─── INFORMATION GIVEN

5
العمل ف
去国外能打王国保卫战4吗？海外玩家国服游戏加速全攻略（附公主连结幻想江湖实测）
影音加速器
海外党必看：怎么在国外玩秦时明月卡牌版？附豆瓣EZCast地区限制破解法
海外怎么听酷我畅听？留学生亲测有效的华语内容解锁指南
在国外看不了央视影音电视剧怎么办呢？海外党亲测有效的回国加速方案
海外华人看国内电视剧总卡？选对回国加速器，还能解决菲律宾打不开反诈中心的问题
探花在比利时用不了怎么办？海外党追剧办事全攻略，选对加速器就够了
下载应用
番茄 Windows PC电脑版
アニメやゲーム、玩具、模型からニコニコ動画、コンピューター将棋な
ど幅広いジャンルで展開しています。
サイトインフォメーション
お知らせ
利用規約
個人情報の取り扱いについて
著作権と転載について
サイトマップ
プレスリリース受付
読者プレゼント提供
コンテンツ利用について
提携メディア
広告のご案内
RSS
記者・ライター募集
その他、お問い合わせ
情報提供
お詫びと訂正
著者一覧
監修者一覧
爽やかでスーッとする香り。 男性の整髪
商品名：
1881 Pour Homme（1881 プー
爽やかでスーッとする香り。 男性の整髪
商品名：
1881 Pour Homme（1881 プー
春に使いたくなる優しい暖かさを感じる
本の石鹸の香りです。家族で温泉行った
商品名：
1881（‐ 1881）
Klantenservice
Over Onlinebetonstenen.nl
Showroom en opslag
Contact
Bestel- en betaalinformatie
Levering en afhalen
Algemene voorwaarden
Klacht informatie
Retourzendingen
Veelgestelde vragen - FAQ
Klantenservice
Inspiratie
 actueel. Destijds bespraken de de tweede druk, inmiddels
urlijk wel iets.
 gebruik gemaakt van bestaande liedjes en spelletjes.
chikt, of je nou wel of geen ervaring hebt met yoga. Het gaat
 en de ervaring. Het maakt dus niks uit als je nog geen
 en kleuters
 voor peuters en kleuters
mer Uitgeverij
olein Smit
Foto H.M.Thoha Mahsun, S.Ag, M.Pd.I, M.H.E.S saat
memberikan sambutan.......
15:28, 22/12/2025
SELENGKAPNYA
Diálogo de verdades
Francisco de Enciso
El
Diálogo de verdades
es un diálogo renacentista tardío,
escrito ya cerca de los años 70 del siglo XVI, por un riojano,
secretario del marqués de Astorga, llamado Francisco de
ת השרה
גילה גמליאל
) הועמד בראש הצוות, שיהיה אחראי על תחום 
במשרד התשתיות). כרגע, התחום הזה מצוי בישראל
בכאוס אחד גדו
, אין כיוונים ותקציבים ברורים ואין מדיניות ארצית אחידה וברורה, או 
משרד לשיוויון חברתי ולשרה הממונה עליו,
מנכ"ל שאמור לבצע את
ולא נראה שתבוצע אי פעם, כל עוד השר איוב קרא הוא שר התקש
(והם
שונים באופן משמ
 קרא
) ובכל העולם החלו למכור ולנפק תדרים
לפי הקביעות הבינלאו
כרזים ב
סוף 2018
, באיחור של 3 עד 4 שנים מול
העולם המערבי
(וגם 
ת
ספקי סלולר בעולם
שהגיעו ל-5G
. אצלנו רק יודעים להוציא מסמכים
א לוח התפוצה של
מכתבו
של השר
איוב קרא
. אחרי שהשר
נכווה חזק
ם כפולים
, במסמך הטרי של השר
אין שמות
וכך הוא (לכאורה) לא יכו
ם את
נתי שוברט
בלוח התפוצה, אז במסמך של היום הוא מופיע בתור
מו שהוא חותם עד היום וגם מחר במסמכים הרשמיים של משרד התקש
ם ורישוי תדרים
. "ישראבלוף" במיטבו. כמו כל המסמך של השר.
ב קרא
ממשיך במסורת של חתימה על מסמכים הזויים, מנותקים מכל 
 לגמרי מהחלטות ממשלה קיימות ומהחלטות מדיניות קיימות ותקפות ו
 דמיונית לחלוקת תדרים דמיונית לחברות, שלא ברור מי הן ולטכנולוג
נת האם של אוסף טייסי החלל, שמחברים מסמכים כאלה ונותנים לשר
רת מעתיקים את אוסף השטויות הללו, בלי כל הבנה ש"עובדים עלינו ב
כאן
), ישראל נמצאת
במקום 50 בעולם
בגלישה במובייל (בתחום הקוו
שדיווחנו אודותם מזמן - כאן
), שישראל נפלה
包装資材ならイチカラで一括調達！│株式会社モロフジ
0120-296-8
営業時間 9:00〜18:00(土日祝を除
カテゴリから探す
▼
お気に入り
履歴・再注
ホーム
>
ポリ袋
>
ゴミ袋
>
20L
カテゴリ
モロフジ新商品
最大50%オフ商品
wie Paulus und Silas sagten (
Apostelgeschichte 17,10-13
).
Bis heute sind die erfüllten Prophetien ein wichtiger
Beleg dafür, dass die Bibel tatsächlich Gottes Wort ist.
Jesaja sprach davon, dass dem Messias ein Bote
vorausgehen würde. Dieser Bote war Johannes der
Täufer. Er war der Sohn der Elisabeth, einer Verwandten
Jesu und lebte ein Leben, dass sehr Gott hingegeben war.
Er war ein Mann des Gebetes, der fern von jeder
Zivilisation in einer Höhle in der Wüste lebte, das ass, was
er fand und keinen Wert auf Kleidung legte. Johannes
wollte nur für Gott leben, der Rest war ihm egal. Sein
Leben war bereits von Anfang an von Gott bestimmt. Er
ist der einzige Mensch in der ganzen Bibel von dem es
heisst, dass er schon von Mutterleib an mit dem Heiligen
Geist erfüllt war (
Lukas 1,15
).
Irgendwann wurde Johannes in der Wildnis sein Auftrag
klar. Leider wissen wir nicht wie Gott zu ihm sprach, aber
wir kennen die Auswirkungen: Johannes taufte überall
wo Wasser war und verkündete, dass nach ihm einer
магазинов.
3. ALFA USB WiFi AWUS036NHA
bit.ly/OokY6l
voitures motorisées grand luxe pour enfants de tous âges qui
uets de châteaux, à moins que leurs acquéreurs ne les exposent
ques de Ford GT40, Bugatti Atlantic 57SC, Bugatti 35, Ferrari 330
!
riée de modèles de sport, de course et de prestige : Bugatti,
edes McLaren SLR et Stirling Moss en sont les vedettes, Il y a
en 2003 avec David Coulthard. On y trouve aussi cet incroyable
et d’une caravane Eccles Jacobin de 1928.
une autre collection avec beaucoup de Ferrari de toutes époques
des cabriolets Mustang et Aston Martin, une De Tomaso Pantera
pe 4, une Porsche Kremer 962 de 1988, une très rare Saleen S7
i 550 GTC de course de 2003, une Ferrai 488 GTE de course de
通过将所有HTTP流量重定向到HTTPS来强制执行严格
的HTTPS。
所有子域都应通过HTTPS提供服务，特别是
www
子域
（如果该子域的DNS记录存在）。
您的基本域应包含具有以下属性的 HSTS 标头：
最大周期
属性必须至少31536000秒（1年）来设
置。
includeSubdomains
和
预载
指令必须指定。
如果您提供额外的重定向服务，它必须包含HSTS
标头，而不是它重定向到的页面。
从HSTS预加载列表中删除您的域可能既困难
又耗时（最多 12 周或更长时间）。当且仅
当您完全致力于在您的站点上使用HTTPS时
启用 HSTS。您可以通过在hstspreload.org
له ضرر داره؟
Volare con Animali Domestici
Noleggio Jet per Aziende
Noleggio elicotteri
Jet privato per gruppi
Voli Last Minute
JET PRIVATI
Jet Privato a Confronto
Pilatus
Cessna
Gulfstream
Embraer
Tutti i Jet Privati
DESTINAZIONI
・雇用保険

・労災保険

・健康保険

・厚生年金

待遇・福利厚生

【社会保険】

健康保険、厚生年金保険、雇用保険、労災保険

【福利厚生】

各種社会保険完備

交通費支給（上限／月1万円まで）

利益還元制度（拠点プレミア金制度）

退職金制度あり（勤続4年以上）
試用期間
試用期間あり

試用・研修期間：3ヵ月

──────

TASK INSTRUCTIONS: Your response should be made up of the lines in the data that contain the word "העולם".

RESPONSE FOR THIS EXERCISE:
) ובכל העולם החלו למכור ולנפק תדרים
העולם המערבי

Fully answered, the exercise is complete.